Trump advirtió que cualquier país que permita a sus instituciones financieras, empresas, aeropuertos o entidades gubernamentales proporcionar apoyo económico a Irán enfrentará consecuencias. La medida contempla sanciones contra actividades como el contrabando de petróleo, transferencias de efectivo, casas de cambio, registros de embarcaciones y empresas utilizadas para evadir restricciones.
El secretario del Tesoro estadounidense, Scott Bessent, señaló que Washington prepara las sanciones más severas aplicadas hasta ahora contra Irán y pidió a otros países respaldar la estrategia.

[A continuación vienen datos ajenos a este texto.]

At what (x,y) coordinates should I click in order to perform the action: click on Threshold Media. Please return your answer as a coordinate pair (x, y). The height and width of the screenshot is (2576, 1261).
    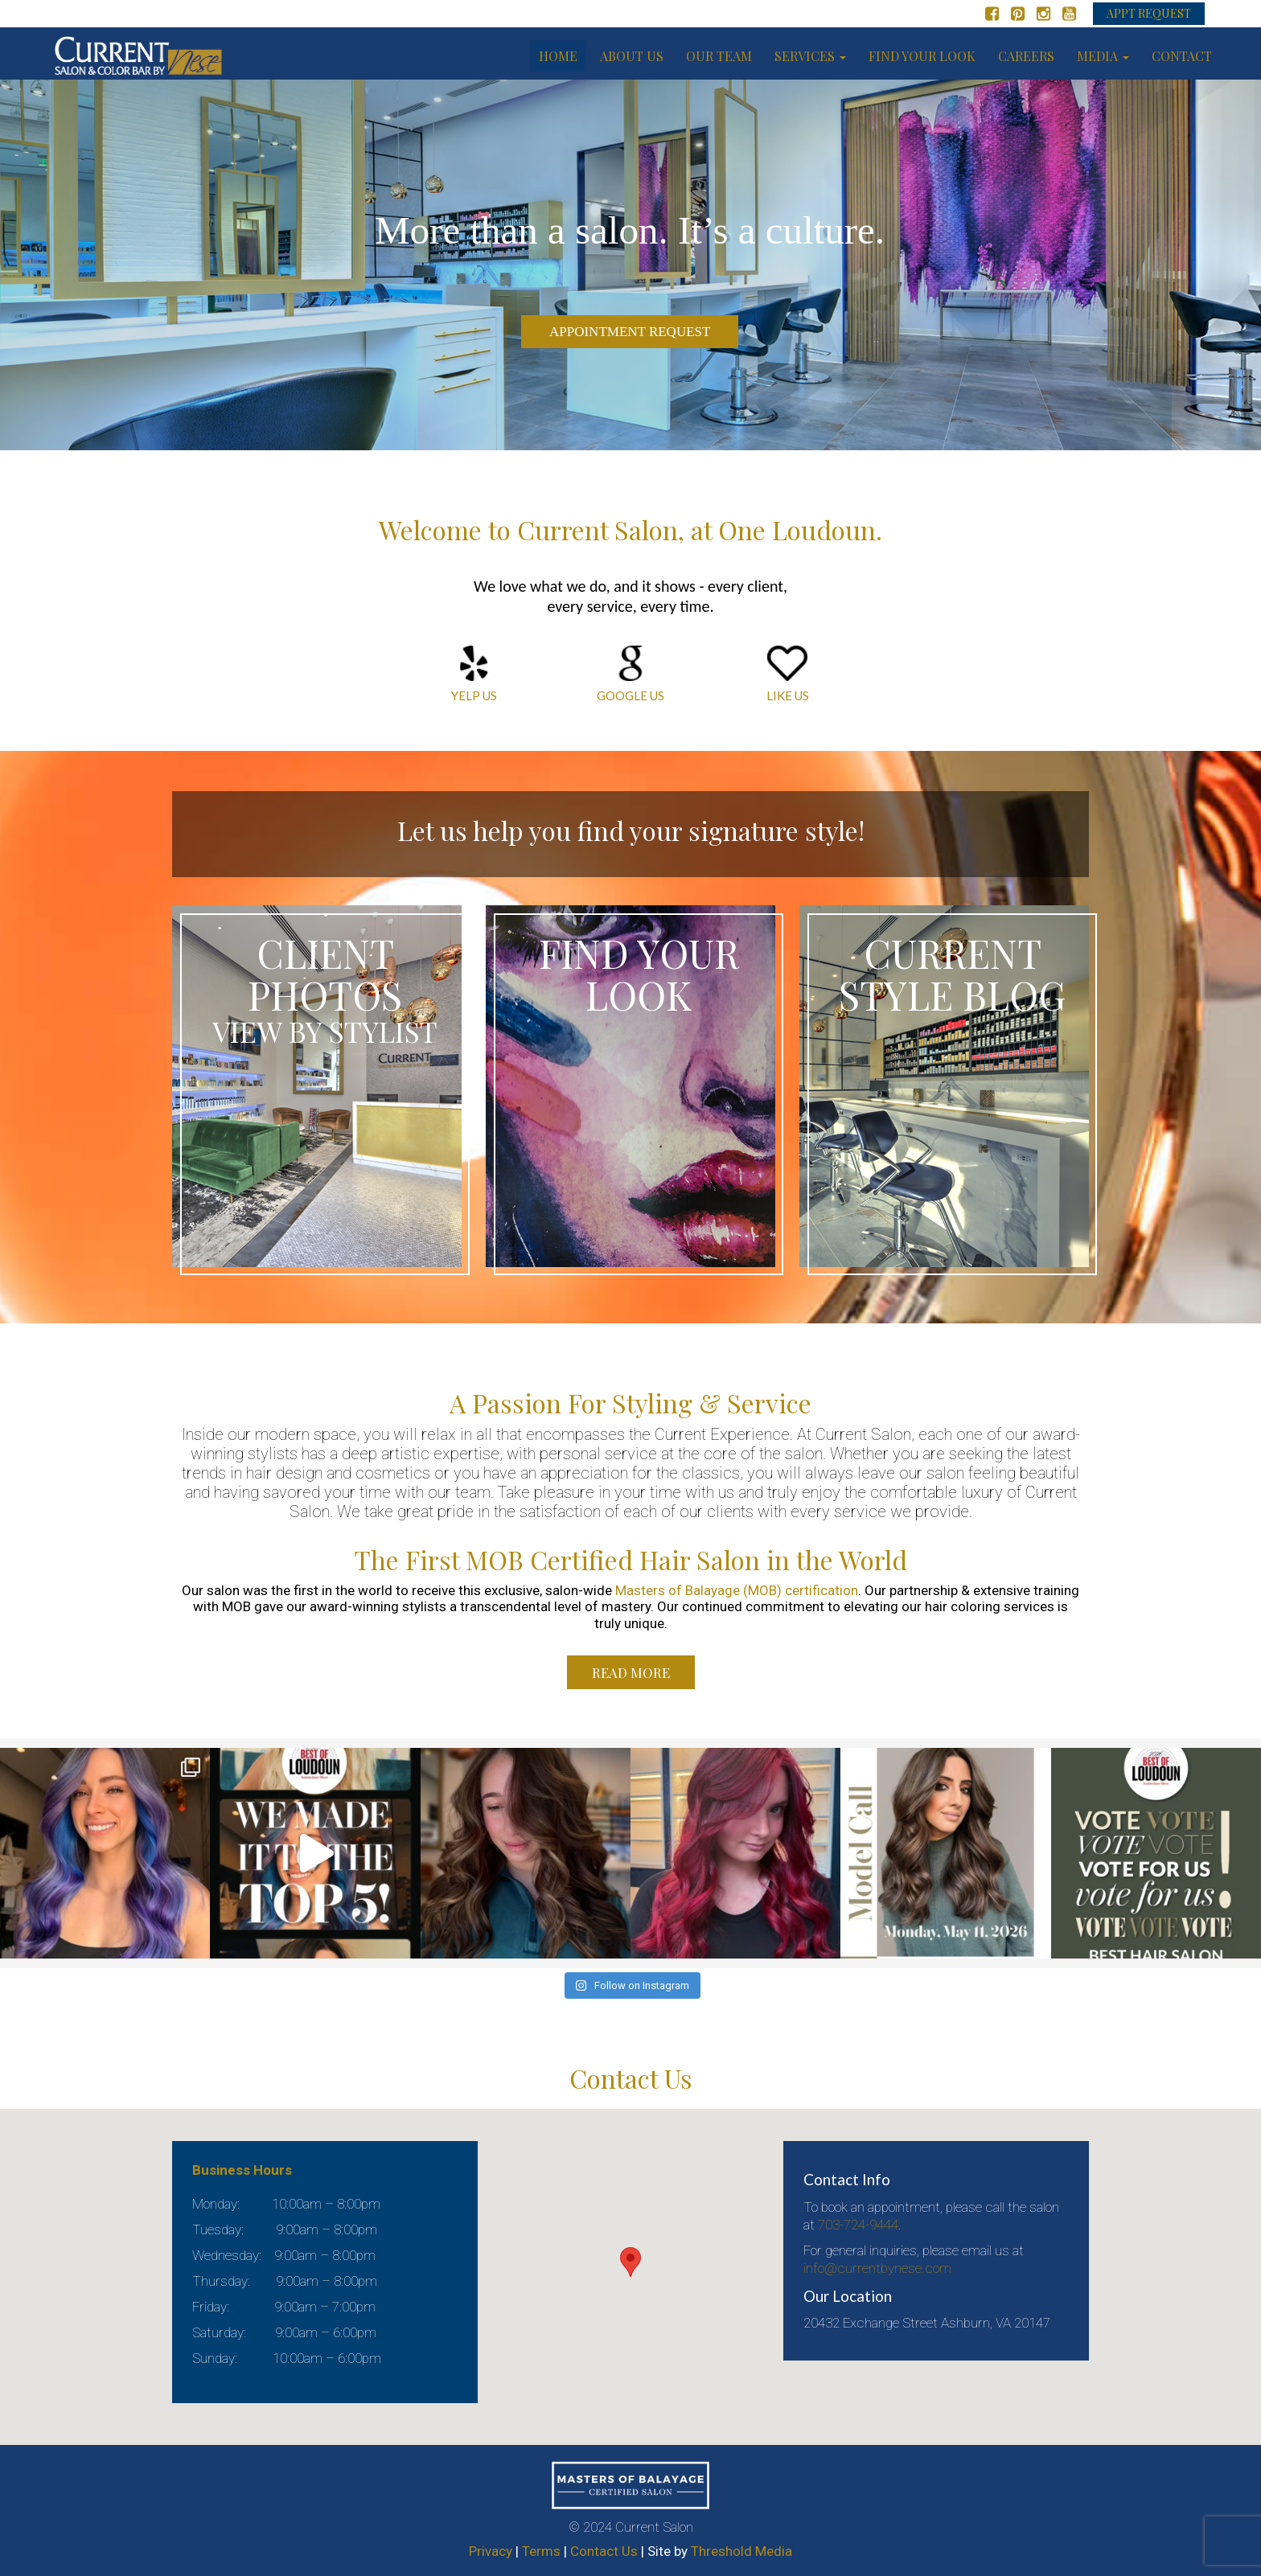     Looking at the image, I should click on (741, 2551).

China se encuentra entre los principales compradores del petróleo iraní y ha rechazado las sanciones unilaterales de Estados Unidos.
La ofensiva económica llega después de meses de conflicto entre Estados Unidos e Irán y mientras Washington mantiene la presión sobre el estrecho de Ormuz, una de las principales rutas marítimas para el transporte mundial de petróleo y gas. El bloqueo estadounidense ha reducido de manera significativa las exportaciones iraníes de crudo hacia Asia.
El gobierno de Trump busca utilizar las restricciones financieras y comerciales para reducir los ingresos de Teherán y presionarlo a aceptar condiciones relacionadas con su programa nuclear y la navegación por Ormuz.
Irán ha rechazado las nuevas medidas. El canciller Abbas Araghchi calificó la estrategia estadounidense como una política repetida de presión económica y sostuvo que las sanciones afectan también a la economía mundial.
Trump mantiene que la nueva campaña económica permitirá aumentar la presión sobre el gobierno iraní sin depender únicamente de operaciones militares.